My wife, daughter and I are going to Mexico to spend some time at my friends place in a couple weeks– and i’m excited. I miss them, as during normal weeks it almost seems like i see them in passing as part of my busy unbalanced life.
Let me ramble about something I’ve rambled about before. It obviously bugs the fuck out of me….
You see, my biggest challenge in life right now is trying to balance the exact monster that has helped me get to where i am in life– obsession / compulsion. Every week i have a goal of trying to evenly distribute balance between the things i need to– work, family, cars, being healthy– and every week i fail. I’ve kicked ass at all of those four items **individually**, but i can never pull them together in balance.
In essence, my life is uncoordinated. I can play the fucking instruments, but i can’t orchestrate them well together. What makes it tougher is that when i let one piece go, the others suffer.
Here are my chosen four instruments that I’d love to balance.
Work: When i obsess, i feel i’m the best. When i turn it off, i feel like i could end up living under a highway overpass. That’s my most common nightmare. Really. All or nothing.
Family: When I obsess, i’ve got big heart and am a great family guy. When my obsessions focus elsewhere, I can be self destructing to the things most important to me–I become lousy and sometimes feel like i don’t deserve the good family that i have. In the nightmare i describe above, i live under the bridge homeless– alone.
Cars: I love cars, and i obsess on them. Cars are just a thing– so i don’t have much to say…. but again, just like everything else in my life– it’s either full throttle or nothing.
Health: For me, this is very important in my life. When i’m healthy, i’m happy. When i obsess on my health, i’m a machine– i’ve been one of the best fighters in a world class gym, done pretty good racing mountain bikes, even spent years consistently falling off my skateboard. Nope– not because of natural athletic gifts, just obsessive hard work and fun. When i lose focus— im a fat ugly fuck, i don’t feel good, and i get unhappy.
By the way, while i mention four things, my mind can many times go off and obsess on other things aside from the four I’d choose. Many times in my past, I’ve obsessed on bad things. I hate that part of me.
At times i just wish i didn’t have the mental quirks that i have. But, then i wouldn’t be me– i suppose. Thus, i just try to tune them to a workable level, and balance them. I’m not doing a good enough job.
Even though it’s driven success, the obsessive monster inside me is something i see as evil. Here are words i’d use to describe “it”: lust, gluttony, greed, sloth, wrath, envy, pride…. yep, when i look at them I can relate to the seven deadly sins.
Maybe if i can’t save myself, i need to make up some magically bearded guy in my head that will do the saving for me. You know, the big G - O - Dizzle.

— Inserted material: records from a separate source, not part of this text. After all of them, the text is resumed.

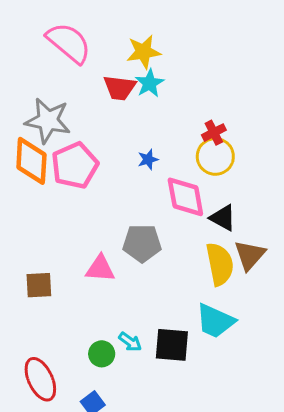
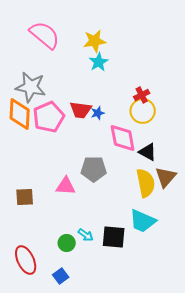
red trapezoid: (120, 88) -> (81, 110), moved

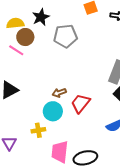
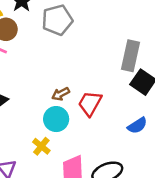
yellow cross: (38, 130) -> (41, 146), turned -32

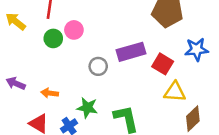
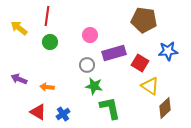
pink circle: (74, 30) -> (90, 35), moved
yellow triangle: (175, 92) -> (150, 86), turned 30
green star: (87, 108) -> (94, 86), moved

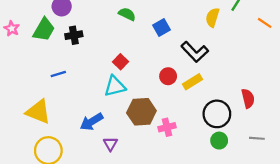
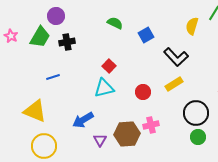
red circle: (168, 76) -> (143, 92), moved
brown hexagon: (141, 112) -> (127, 134), moved

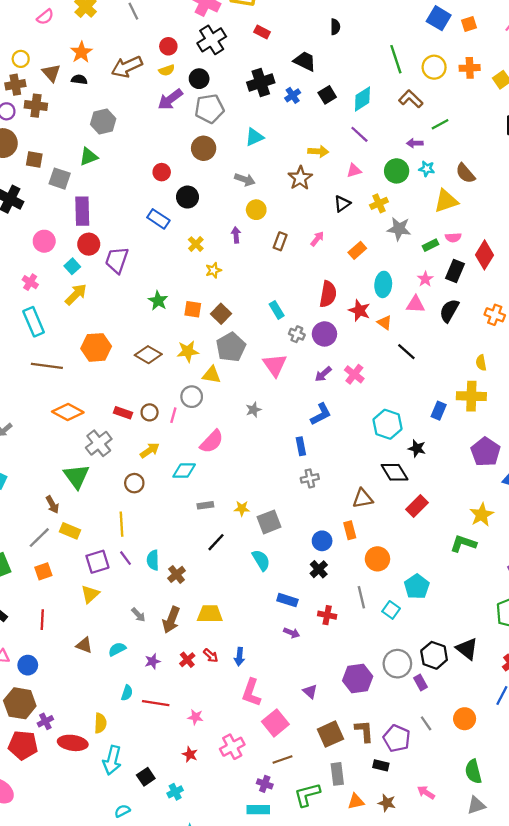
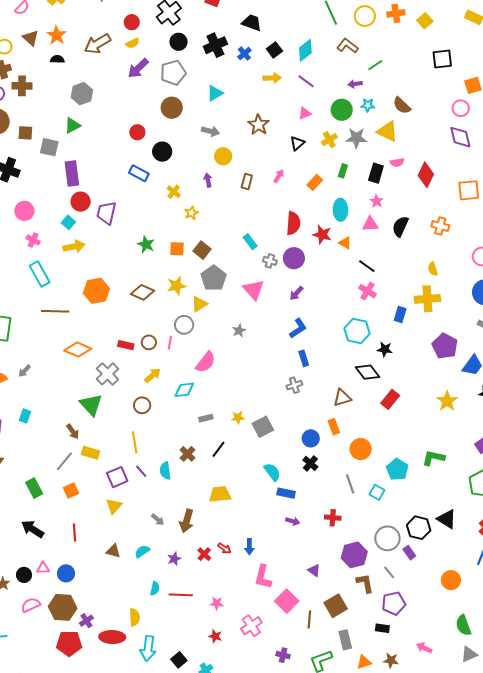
brown triangle: (51, 73) -> (31, 38), moved
black circle: (199, 79) -> (179, 42), moved
yellow arrow: (318, 151) -> (272, 78), moved
yellow triangle: (446, 201) -> (387, 131), turned 50
gray star: (399, 229) -> (356, 138), moved
pink circle: (44, 241) -> (24, 211), moved
green rectangle: (430, 245) -> (343, 171), moved, turned -40
black rectangle: (455, 271) -> (376, 173), moved
yellow arrow: (76, 294) -> (74, 246), turned 40
pink cross: (354, 374) -> (367, 291), moved
yellow triangle: (211, 375) -> (199, 304), turned -36
blue rectangle: (301, 446) -> (304, 358), moved
green L-shape: (463, 544) -> (433, 458), moved
cyan semicircle: (261, 560) -> (272, 472), moved
brown cross: (177, 574) -> (187, 454), moved
yellow trapezoid: (210, 614) -> (220, 494), moved
red cross: (327, 615) -> (333, 518), moved
gray line: (426, 723) -> (389, 572), moved
brown L-shape: (364, 731) -> (365, 583), moved
purple pentagon: (397, 738) -> (394, 603), turned -30
brown line: (283, 759) -> (309, 619), moved, turned -60

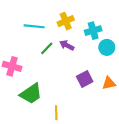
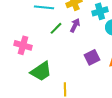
purple arrow: (67, 45) -> (75, 25), turned 88

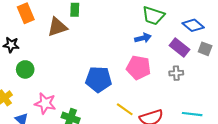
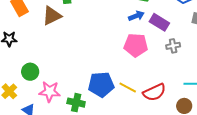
purple rectangle: (180, 48) -> (159, 22), moved
green circle: (25, 69) -> (30, 72), moved
blue pentagon: (99, 79) -> (101, 84), moved

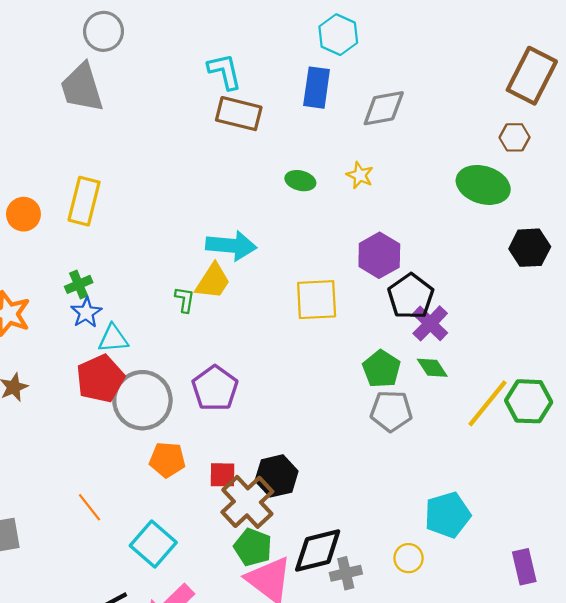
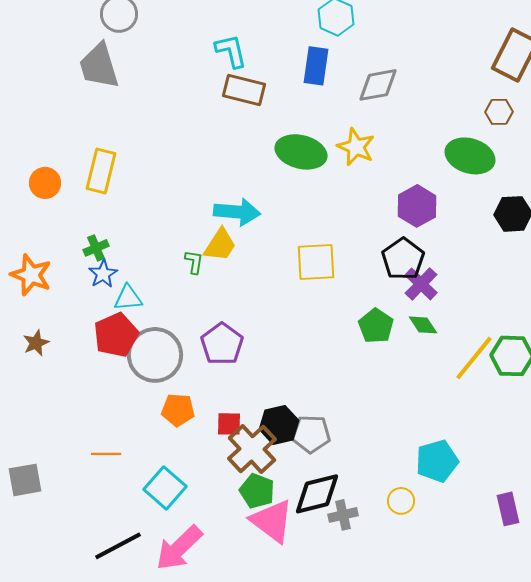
yellow star: (360, 175) -> (356, 147), size x1.5
green ellipse: (300, 181) -> (301, 152), size x1.8
purple hexagon: (379, 255) -> (417, 206), moved
gray pentagon: (391, 411) -> (311, 434), moved
orange line: (89, 507) -> (106, 454), turned -52

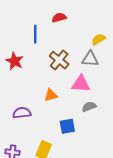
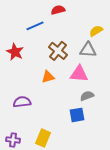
blue line: (35, 34) -> (35, 26), turned 66
orange triangle: (51, 95) -> (48, 77), moved
blue square: (67, 126) -> (77, 115), moved

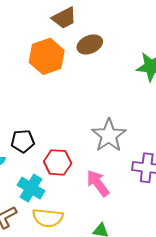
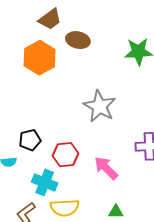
brown ellipse: (90, 44) -> (78, 40), turned 45
gray star: (109, 135) -> (100, 106), moved

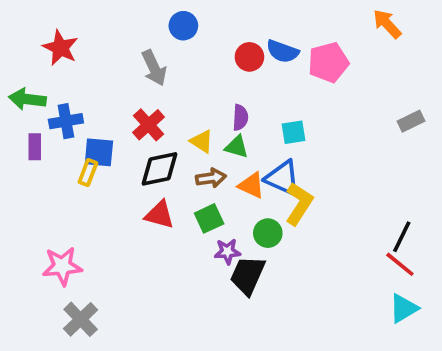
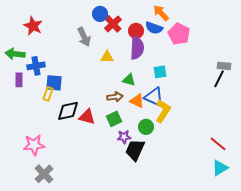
orange arrow: (387, 24) -> (161, 13), moved
pink pentagon: (328, 62) -> (179, 34), turned -30
purple semicircle: (240, 117) -> (137, 48), moved, size x1.6
gray rectangle: (411, 121) -> (224, 66), turned 32
red cross: (149, 125) -> (113, 24), moved
yellow triangle: (202, 141) -> (107, 57), moved, turned -32
black diamond: (160, 169) -> (68, 111), moved
black line: (402, 237) -> (219, 79), moved

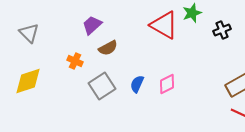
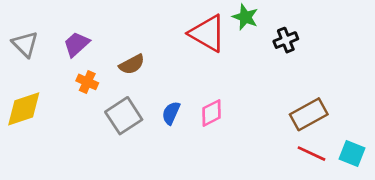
green star: (192, 13) -> (245, 17), turned -30
purple trapezoid: (92, 25) -> (76, 44), moved

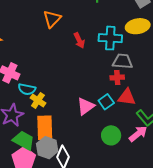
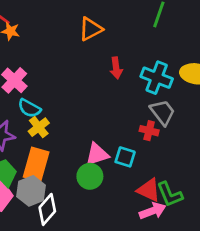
gray trapezoid: (122, 61) -> (163, 112), turned 30
red triangle: (127, 97) -> (149, 190), moved
cyan square: (106, 102) -> (125, 157), turned 35
green circle: (111, 135) -> (90, 176), moved

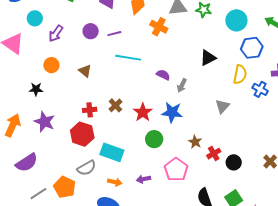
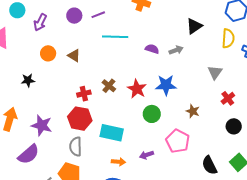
orange circle: (51, 65) -> (48, 53), moved
gray arrow: (182, 85) -> (176, 50), moved, turned -128
purple star: (44, 122) -> (42, 125), moved
red cross: (214, 154) -> (228, 98), moved
gray semicircle: (86, 168) -> (76, 147), moved, turned 126

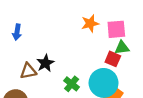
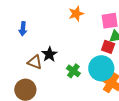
orange star: (90, 23) -> (76, 14), moved
brown triangle: (28, 71) -> (35, 62), turned 35

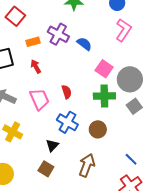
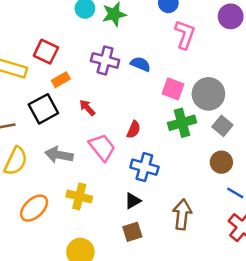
orange rectangle: (33, 42) -> (61, 80), moved
red semicircle: (67, 92) -> (134, 130), turned 56
brown circle: (98, 129) -> (221, 162), moved
black triangle: (52, 145) -> (133, 201), turned 32
brown square: (46, 169) -> (132, 232), turned -35

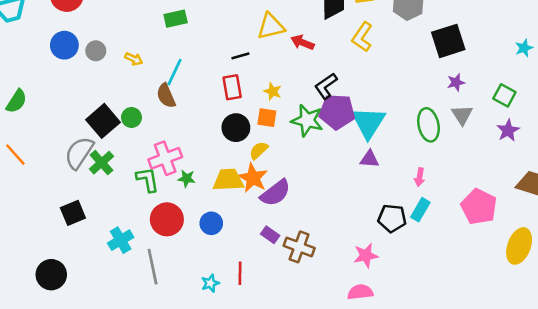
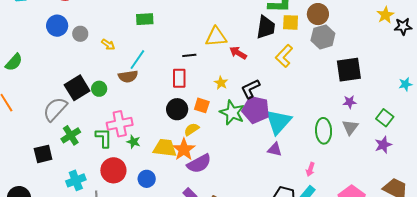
yellow star: (273, 91) -> (221, 83), moved
brown semicircle: (166, 96) -> (128, 76), turned -84
green cross: (102, 163) -> (71, 135), moved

I’m quite sure that the *magic* in religion is that it fools people…. In essence, it’s trickery. That said, maybe my mind needs to be tricked into submission. However, the church came up with their own seven traits of counter the evil ones: chastity, temperance, charity, diligence, kindness, patience, humility. Maybe i need to study up on the good ol’ black book, because i’d like a little more of those traits.
I know the devil isnt going to save me— cause that mother fucker seems like he’s been the roommate in my head for a long time. Maybe i need Jesus. Can that greasy ass, long haired hippy help me out, or will he strike me down for calling him a greasy, long haired hippy ? Even though I’ve convinced myself that i despise organized religion, I’ve made it a goal to study up on their big books. I am.
I’d love to go just one week where i feel like I’ve properly balanced the things that make me who i am.
Important to note: When i try my balancing act, i sense my internal monster gets pissed off at me (note to psychologists– notice how the subject doesn’t accept blame and instead channels it to an imaginary “monster”.) In turn, I feel like I’m playing with fire– and sense that the whole thing could blow up in my face, i’d lose everything, then I’d end up as the lonely guy living homeless with no possessions, family or friends under a freeway overpass.
In closing– if you get afraid of me mentioning evil, religion, sins and hopes; im amused. While maybe more of a nutcase than the average Joe, i think most people struggle with issues. After all, without the agonies how can you truly appreciate the victories?
I may be fucked up, but no matter how much you try to hide it— so are you.